An audit released in December by city comptroller Brad Lander found that only nine businesses in the Bronx received a Covid-19 loan from the city’s small business services agency out of 519 that applied. Only 2.2 percent of loans went to the Bronx, while more than half were awarded to Manhattan.
As a city councilwoman, Gibson championed the 2017 Right to Counsel law providing low-income tenants access to a lawyer while facing eviction in housing court.
As borough president, Gibson said she’s working with elected officials and advocates like CASA Bronx to see that the law is fully implemented. Despite its staggering success in reducing evictions across the city, the legislation has lately failed to deliver on its promise of universal legal access.
Since the eviction moratorium was lifted last spring, Gibson said, “the need for representation has only increased.”
She also stressed her commitment to creating more housing in the Bronx, and that she’s prepared to have “difficult conversations” to see to it.

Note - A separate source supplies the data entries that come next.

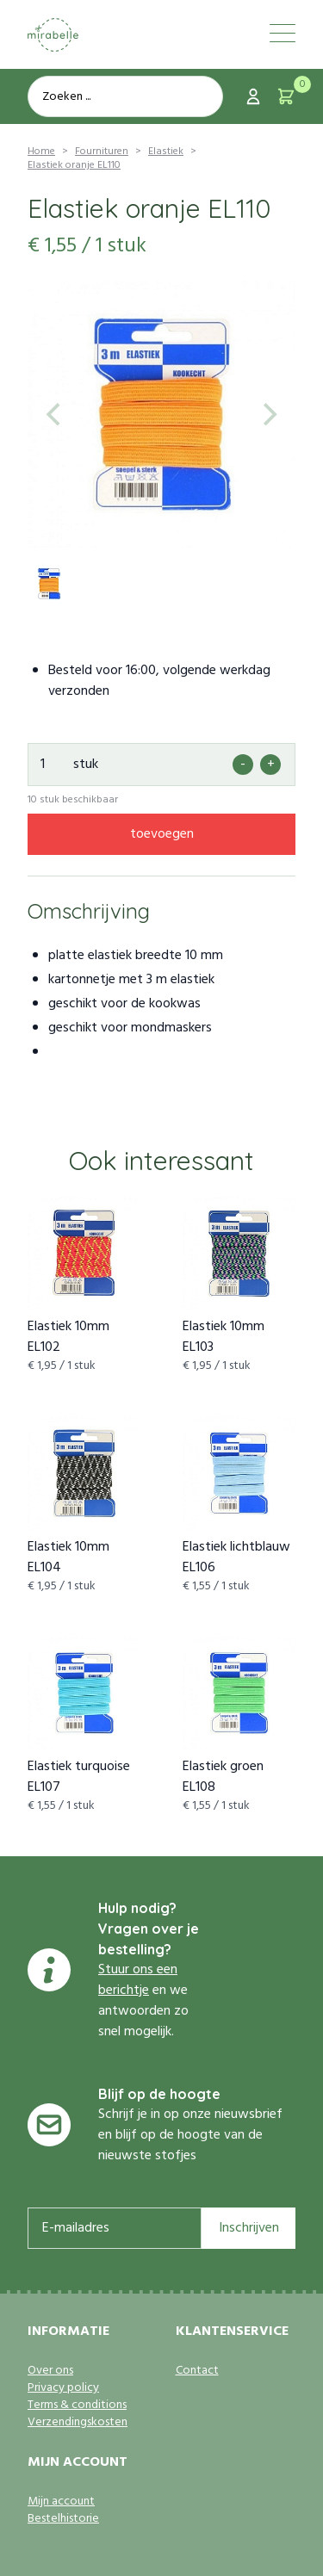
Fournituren (101, 151)
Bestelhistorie (63, 2519)
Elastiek (165, 151)
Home (41, 151)
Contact (197, 2371)
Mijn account (61, 2502)
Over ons (50, 2371)
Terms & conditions (77, 2405)
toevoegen (162, 834)
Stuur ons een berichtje (137, 1980)
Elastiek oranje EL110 (74, 165)
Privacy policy (63, 2388)
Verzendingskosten (77, 2422)
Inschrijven (249, 2228)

“Every neighborhood – let me repeat — every neighborhood must do their fair share in welcoming, affordable housing opportunities,” she said, with emphasis.

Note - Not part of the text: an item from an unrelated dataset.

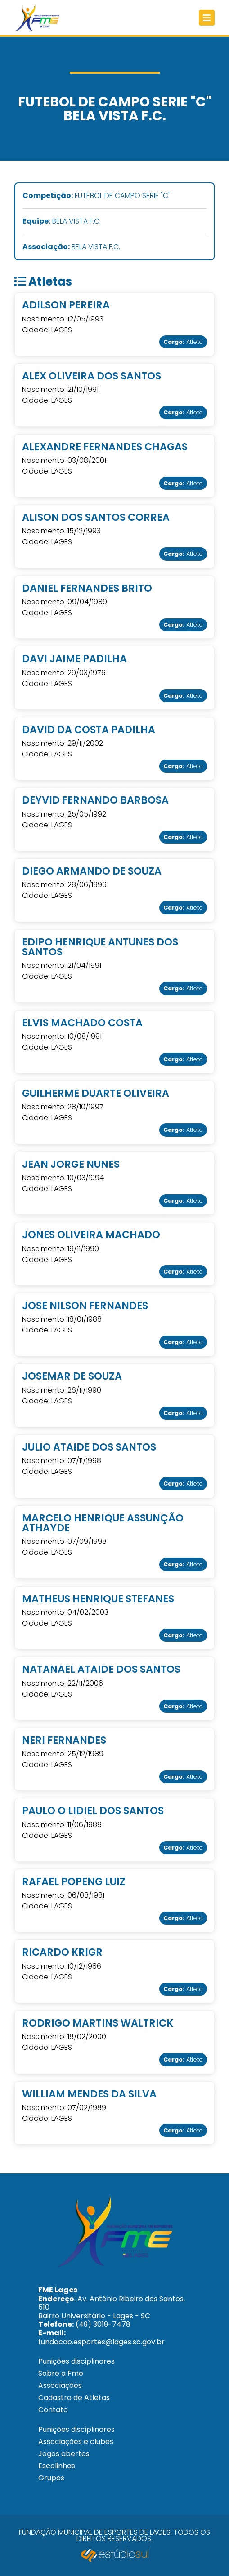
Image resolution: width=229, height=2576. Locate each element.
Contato (53, 2409)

“Our administration is deeply committed to fighting for housing that is truly affordable and that can accommodate growing families with multi-bedroom units, community centers, supermarkets, health care facilities, and other necessities because we want our residents to stay in their communities and not face displacement.”
Gibson also focused on public safety, which she said is the core of her office’s work and “deeply personal” to her.
She chaired city council’s public safety committee for three years beginning in 2014 and fought to increase funding for district attorneys and expand community policing through the addition of more than 1,000 police officers to the NYPD.
This year, Gibson announced she is creating a new public safety division within the borough president’s office which will bring together the NYPD, first responders, antiviolence advocates, and clergy to “holistically” address crime in the Bronx.
“Public safety is a priority for us in our communities, as well as on our rolls,” Gibson said.
The rollout of the new legal cannabis industry is also top of her mind. She praised Bronx Community Foundation co-founders Derek and Desmond Lewis and president Meisha Porter for their work to launch the Bronx Cannabis Hub, which has partnered with Gibson’s office on a number of initiatives to educate dispensary applicants. They also provide them with the tools they’ll need to succeed in the business.
She’s committed to an industry that is truly local, Gibson said.
“Cannabis has the potential to be an economic engine for our borough by inspiring a new class of entrepreneurs and empowering those once disenfranchised by the justice system.”
She also addressed fire safety and praised city and state legislation tightening space heater regulations after the Jan. 9, 2022 fire that engulfed the Twin Parks apartment complex and took 17 lives.
She reiterated her commitment to vision zero to end traffic violence, noting 2022 was the deadliest year in pedestrian fatalities for children in the Bronx in the vision zero era.
She will continue to support the Digital Equity Initiative’s efforts to increase internet access in the borough after the success of the first LinkNYC kiosks, which brought free public wi-fi to more than 800,000 people in the Bronx in December alone.
And Gibson plugged the Bronx Tourism Council’s signature event, Bronx Week, “a tribute to the people, the places, and the businesses that make our borough so great.”